Content-Plattformen werden das Geschäft von christlichen Medienhäusern und Verlagen immer stärker herausfordern. Das sagte Matthias Brender, Geschäftsführer von Bibel TV, bei der Mitgliederversammlung der Christlichen Medieninitiative pro. Es sei gut, wenn christliche Medien auf Plattformen wie Instagram oder TikTok präsent sind.
Doch je bedeutsamer die Plattformen als Ausspielwege werden, desto schwieriger sei es für Medienhäuser, sich zu finanzieren. Denn Inhalte auf Social Media seien für die Nutzer kostenlos. Zugleich nehme die Reichweite der linearen Medien ab, was sie für Werbekunden weniger interessant mache. Wenn diese direkt auf den Plattformen Anzeigen schalteten, nütze dies nur den Tech-Unternehmen, nicht aber den Medien, die ihre professionell erzeugten Inhalte dort posteten.
Plattformen seien keine klassischen Gatekeeper, die Inhalte nach Relevanz filterten, wie es Journalisten traditionell machen. Vielmehr seien sie „Rule Setter“: Sie bestimmten durch Algorithmen die Regeln, nach denen Inhalte verbreitet werden. Religiöse und ernsthafte Inhalte hätten es daher auf einer Unterhaltungsplattform wie TikTok schwerer. Außerdem könne sich die politische Regulierung der Plattformen – etwa durch die Gewichtung von Diversitätskriterien – darauf auswirken, wie die Algorithmen bestimmte Inhalte anzeigten oder zurückhielten.
Plattformen mit christlichen Inhalten wachsen
Auch auf dem internationalen christlichen Markt werden Plattformen zukünftig eine größere Rolle spielen, prognostizierte Brender. Er verwies auf die US-amerikanische App „YouVersion“, die mit Online-Bibeln bekannt geworden ist und mittlerweile auch andere Angebote wie Predigten und Inhalte lokaler Ministries zur Verfügung stellt. Ähnlich sei es mit der App „pray.com“. Diese arbeite gerade daran, ihre Inhalte mithilfe künstlicher Intelligenz für den spanischsprachigen Markt bereitzustellen. „Was passiert, wenn eine hochkapitalisierte Plattform, die bisher nicht in Deutschland ist, per KI all ihre bewährten Inhalte – geprüft und optimiert – auf einmal in unsere Sprache kippt?“, fragte Brender mit Blick auf die Auswirkungen für hiesige christliche Medienunternehmen.
„Wir haben ein sich schließendes Zeitfenster für christliche Medien, für die wesentlichen Bereiche eine für uns möglicherweise hilfreichere Plattform zu bauen, bevor globale christliche Plattformen den deutschen Markt aufteilen“, wagte Brender einen Ausblick.

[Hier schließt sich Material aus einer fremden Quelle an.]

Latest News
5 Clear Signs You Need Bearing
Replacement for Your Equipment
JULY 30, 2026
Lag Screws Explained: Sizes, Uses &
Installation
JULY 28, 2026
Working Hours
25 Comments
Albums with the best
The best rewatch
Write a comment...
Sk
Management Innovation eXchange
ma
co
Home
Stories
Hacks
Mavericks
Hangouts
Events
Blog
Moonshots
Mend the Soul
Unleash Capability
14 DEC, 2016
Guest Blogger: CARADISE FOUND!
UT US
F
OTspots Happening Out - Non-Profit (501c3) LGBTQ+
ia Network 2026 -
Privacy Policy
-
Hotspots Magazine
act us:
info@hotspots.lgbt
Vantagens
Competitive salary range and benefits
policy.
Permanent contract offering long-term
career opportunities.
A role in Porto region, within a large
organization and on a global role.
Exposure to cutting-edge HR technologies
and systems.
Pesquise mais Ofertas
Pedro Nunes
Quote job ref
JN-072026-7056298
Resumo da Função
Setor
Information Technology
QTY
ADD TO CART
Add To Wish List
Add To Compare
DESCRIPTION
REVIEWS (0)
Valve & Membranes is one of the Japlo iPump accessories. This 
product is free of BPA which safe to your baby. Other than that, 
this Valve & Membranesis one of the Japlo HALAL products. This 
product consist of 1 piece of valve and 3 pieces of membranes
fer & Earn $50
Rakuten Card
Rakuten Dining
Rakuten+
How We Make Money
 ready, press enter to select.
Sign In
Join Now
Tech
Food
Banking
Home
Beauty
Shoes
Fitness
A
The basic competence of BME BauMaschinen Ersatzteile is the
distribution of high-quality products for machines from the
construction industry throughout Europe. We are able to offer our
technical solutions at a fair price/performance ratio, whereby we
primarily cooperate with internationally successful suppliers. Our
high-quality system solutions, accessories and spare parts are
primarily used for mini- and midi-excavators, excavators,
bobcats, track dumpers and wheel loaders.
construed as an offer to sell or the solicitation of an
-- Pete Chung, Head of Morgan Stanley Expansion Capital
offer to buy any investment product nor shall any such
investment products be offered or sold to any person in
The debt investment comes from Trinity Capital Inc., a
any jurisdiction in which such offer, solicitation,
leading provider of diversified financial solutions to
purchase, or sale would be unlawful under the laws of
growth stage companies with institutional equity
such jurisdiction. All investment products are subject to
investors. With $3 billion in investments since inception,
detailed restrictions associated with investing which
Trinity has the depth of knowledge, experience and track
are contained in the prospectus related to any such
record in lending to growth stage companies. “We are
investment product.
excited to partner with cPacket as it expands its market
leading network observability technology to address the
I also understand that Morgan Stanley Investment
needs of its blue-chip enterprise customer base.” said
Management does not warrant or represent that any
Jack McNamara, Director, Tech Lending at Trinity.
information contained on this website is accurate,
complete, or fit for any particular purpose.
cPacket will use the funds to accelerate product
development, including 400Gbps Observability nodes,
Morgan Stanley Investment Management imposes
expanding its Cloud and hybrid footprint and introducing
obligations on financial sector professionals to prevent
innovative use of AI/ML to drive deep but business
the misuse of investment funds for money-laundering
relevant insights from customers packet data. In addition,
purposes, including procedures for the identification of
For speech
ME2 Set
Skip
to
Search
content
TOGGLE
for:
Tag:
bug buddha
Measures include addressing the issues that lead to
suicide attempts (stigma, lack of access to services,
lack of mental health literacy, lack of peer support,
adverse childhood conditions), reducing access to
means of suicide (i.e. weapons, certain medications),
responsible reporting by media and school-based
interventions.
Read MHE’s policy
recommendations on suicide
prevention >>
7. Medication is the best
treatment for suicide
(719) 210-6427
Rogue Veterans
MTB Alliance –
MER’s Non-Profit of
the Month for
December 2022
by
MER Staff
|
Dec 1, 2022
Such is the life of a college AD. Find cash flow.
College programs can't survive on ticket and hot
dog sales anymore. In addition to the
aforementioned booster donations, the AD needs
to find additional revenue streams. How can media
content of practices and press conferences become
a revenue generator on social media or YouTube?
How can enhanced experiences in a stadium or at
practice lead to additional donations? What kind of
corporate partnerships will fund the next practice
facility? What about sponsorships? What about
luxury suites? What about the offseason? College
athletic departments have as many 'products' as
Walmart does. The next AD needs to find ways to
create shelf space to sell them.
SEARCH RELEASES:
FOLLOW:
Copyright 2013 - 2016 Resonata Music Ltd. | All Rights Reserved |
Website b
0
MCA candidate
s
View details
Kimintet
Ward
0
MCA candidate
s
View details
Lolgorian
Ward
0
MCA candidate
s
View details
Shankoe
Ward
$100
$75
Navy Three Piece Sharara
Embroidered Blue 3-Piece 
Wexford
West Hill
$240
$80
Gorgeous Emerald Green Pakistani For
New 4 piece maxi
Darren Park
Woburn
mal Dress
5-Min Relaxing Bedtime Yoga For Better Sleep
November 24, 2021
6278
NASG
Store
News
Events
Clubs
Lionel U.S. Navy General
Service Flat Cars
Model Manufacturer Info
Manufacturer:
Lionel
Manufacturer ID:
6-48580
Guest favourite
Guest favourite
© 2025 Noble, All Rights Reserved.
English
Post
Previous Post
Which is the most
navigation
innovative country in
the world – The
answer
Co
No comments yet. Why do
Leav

Doch dies sei sehr teuer. Während die Plattform-Ökonomie das Geschäftsmodell traditioneller Medienhäuser infrage stelle, hätten es „die von Gott begabten christlichen Köpfe auch ohne uns Medienhäuser über globale Plattformen“ immer leichter, die Botschaft von Jesus zu verkündigen. Der Bedarf an der Art solcher Inhalte, wie sie christliche Anbieter hätten, werde immer wichtiger, je orientierungsloser Menschen würden.
Im Rahmen der Mitgliederversammlung wurden drei neue Mitglieder in die Christliche Medieninitiative pro aufgenommen: die Baptisten-Pastorin und Rundfunkbeauftragte der Vereinigung Evangelischer Freikirchen Jasmin Jäger, Tobias-Benjamin Ottmar, Leiter Kommunikation des Verbandes diakonischer Dienstgeber, sowie Thomas Nawrath, Redakteur bei der Kirchenzeitung „Glaube und Heimat“ sowie Korrespondent des Evangelischen Pressedienstes für Sachsen-Anhalt.